Thursday, February 1, 2018

Oven Roasted Broccoli


Ingredients:
·      1 broccoli head
·      Salt
·      Pepper
·      Olive oil
·      Garlic salt

Directions
1.     Preheat oven to 450 degrees
2.     Cut up broccoli head into smaller broccoli pieces
3.     Coat broccoli with olive oil, salt and pepper and garlic salt
4.     Spread evenly onto oven cooking sheet

5.     Roast for about 20 minutes, check to see how tender they are, toss, and continue roasting until tender (about another 15 minutes)

Zucchini Pizza Boats

Ingredients:
·      4 large zucchini, halved lengthwise
·      1 (16-oz) jar of marinara sauce (whatever kind you like will work)
·      2 c. shredded mozzarella
·      1 c. mini pepperoni
·      Chopped fresh basil, for garnish

Directions:
1.     Preheat oven to 350 degrees. Cut the zucchini’s in half and scoop out the insides into a large bowl
2.     Place hollowed zucchini on a large baking sheet. Spoon on the sauce, then top with mozzarella and mini pepperoni. Bake until zucchini is tender and cheese is golden (about 15 minutes)
3.     Garnish with basil


*Note: any kind of toppings will work for these! If you want to add meat to your sauce that would work too. I’ve done veggie zucchini pizza boats before. I’ve added chicken and mushrooms instead of pepperoni and it was equally as delicious!!

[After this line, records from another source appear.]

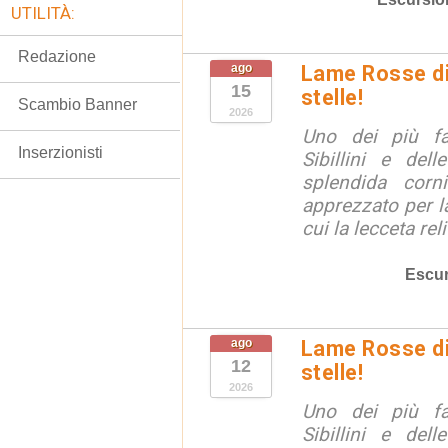
UTILITÀ:
Redazione
ago
Lame Rosse di 
15
stelle!
Scambio Banner
2026
Uno dei più fa
Inserzionisti
Sibillini e del
splendida corn
apprezzato per la
cui la lecceta relit
Escur
ago
Lame Rosse di 
12
stelle!
2026
Uno dei più fa
Sibillini e del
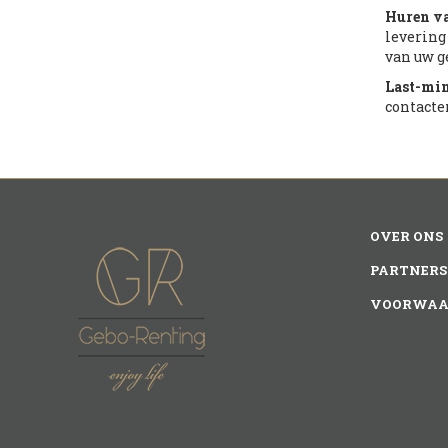
Huren va
levering
van uw g
Last-mi
contacte
OVER ONS
PARTNERS
VOORWAA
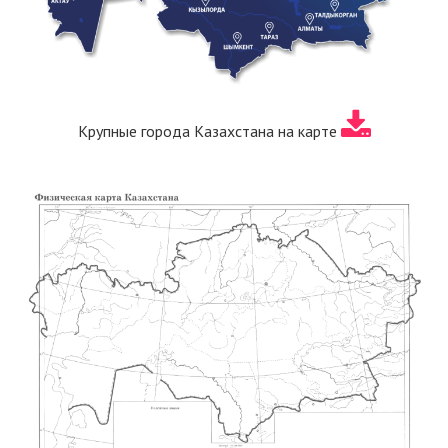
Крупные города Казахстана на карте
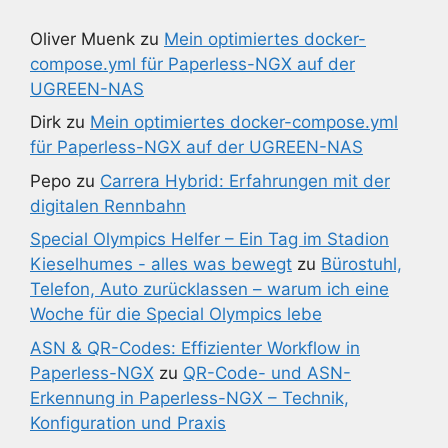
Oliver Muenk
zu
Mein optimiertes docker-
compose.yml für Paperless-NGX auf der
UGREEN-NAS
Dirk
zu
Mein optimiertes docker-compose.yml
für Paperless-NGX auf der UGREEN-NAS
Pepo
zu
Carrera Hybrid: Erfahrungen mit der
digitalen Rennbahn
Special Olympics Helfer – Ein Tag im Stadion
Kieselhumes - alles was bewegt
zu
Bürostuhl,
Telefon, Auto zurücklassen – warum ich eine
Woche für die Special Olympics lebe
ASN & QR-Codes: Effizienter Workflow in
Paperless-NGX
zu
QR-Code- und ASN-
Erkennung in Paperless-NGX – Technik,
Konfiguration und Praxis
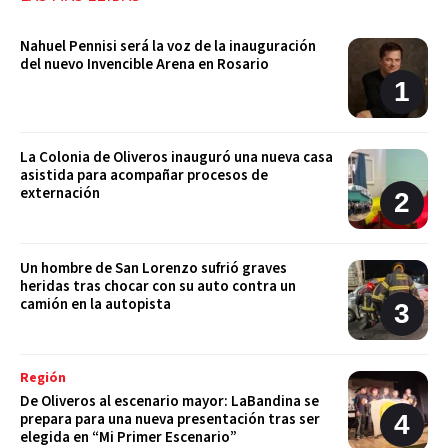
Nahuel Pennisi será la voz de la inauguración
del nuevo Invencible Arena en Rosario
La Colonia de Oliveros inauguró una nueva casa
asistida para acompañar procesos de
externación
Un hombre de San Lorenzo sufrió graves
heridas tras chocar con su auto contra un
camión en la autopista
Región
De Oliveros al escenario mayor: LaBandina se
prepara para una nueva presentación tras ser
elegida en “Mi Primer Escenario”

Zucchini Noodles + Chicken Veggie Bowls

This is one of my favorite recipes to make during the week because it makes SO much and makes meal prepping so easy! I just have to make the chicken during the week when I eat it. I love to mix and match veggies whenever I make it as well!!
 Ingredients:
·      1-2 zucchinis
·      Butternut squash
·      Black beans
·      Garbanzo Beans
·      Chicken breast
·      Salt
·      Pepper
·      Quinoa
·      Lite Sodium Soy Sauce
·      Noodler Kitchen Utensil

Directions:
1.     Defrost Chicken Breast + Preheat oven to 350 degrees
2.     Spray glass pan to place chicken breast in and add salt/pepper to chicken (both sides) and whatever seasoning you want to add and cook for 35-40 minutes (according to directions on bag)
3.     Cook quinoa (this takes about 15 minutes)
4.     While quinoa and chicken are cooking, dice up your butternut squash. Make sure to cut it in half and then peal then cut it in cubes.
5.     Take a pan and add olive oil to it and when the pan is hot enough add butternut squash to pan. Cook until the squash is a little brown on the outside
6.     While the squash is cooking, “noodle” your zucchini in a bowl and drain your beans.
7.     Once the squash is fully cooked add the zucchini and beans to squash
8.     Add about 1 tablespoon or however much is one serving of soy sauce to your veggie mix.
9.     Once the chicken is done, take it out and cut into strips
10.  Add veggies, chicken and quinoa to a bowl and enjoy!


*Note: When I cook this- it usually makes a lot so I end up having left overs for the rest of the week! You can also add whatever veggies you want to! I’ve had asparagus before with these, sautéed mushrooms instead, or even sweet potatoes!